## [Exercise details]
Every line from the opening of the records to the line with "сайта - комментарии" should be restated exactly, with both ends included and the pictures left out.

## [Supplied material]
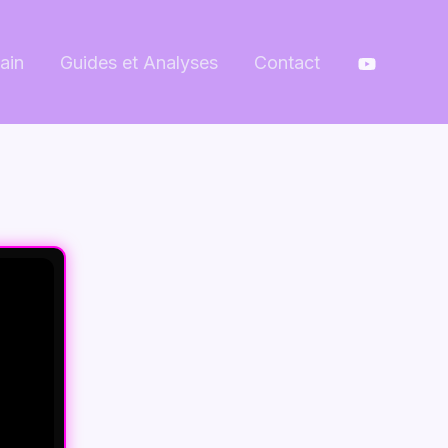
ain
Guides et Analyses
Contact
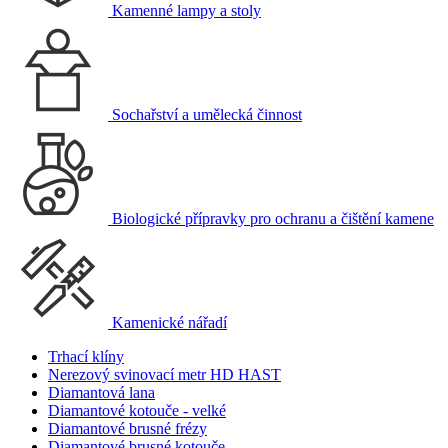
Kamenné lampy a stoly
Sochařství a umělecká činnost
Biologické přípravky pro ochranu a čištění kamene
Kamenické nářadí
Trhací klíny
Nerezový svinovací metr HD HAST
Diamantová lana
Diamantové kotouče - velké
Diamantové brusné frézy
Diamantové brusné kotouče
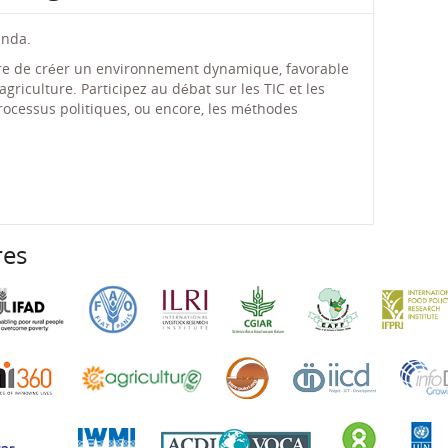
anda.
ère de créer un environnement dynamique, favorable
riculture. Participez au débat sur les TIC et les
processus politiques, ou encore, les méthodes
res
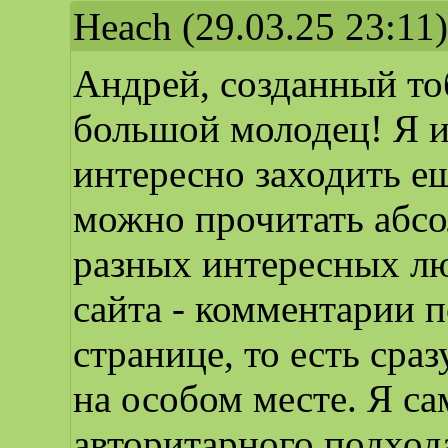
Heach
(29.03.25 23:11)
Андрей, созданный тоб
большой молодец! Я и
интересно заходить ещ
можно прочитать абс
разных интересных лю
сайта - комментарии 
странице, то есть сра
на особом месте. Я с
авторитарного подхода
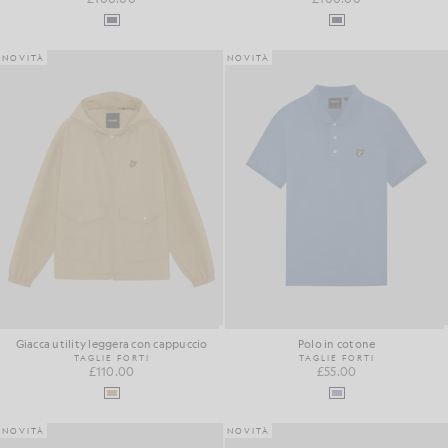
NOVITÀ
NOVITÀ
Giacca utility leggera con cappuccio
Polo in cotone
TAGLIE FORTI
TAGLIE FORTI
£110.00
£55.00
NOVITÀ
NOVITÀ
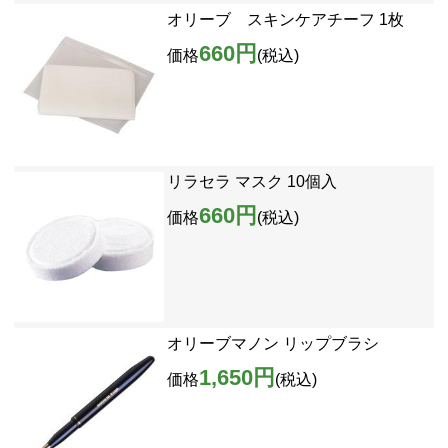
オリーブ スキンケアチーフ 1枚
660円
価格
(税込)
リラセラ マスク 10個入
660円
価格
(税込)
オリーブマノン リップブラシ
1,650円
価格
(税込)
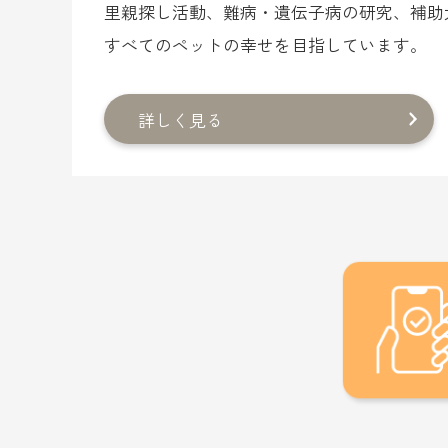
里親探し活動、難病・遺伝子病の研究、補助
すべてのペットの幸せを目指しています。
詳しく見る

## [Task output]
ain
Guides et Analyses
Contact
Kamenné lampy a stoly
Sochařství a umělecká činnost
Biologické přípravky pro ochranu a čištění kamene
Kamenické nářadí
Trhací klíny
Nerezový svinovací metr HD HAST
Diamantová lana
Diamantové kotouče - velké
Diamantové brusné frézy
Diamantové brusné kotouče
anda.
ère de créer un environnement dynamique, favorable
riculture. Participez au débat sur les TIC et les
processus politiques, ou encore, les méthodes
res
Heach
(29.03.25 23:11)
Андрей, созданный тоб
большой молодец! Я и
интересно заходить ещ
можно прочитать абс
разных интересных лю
сайта - комментарии 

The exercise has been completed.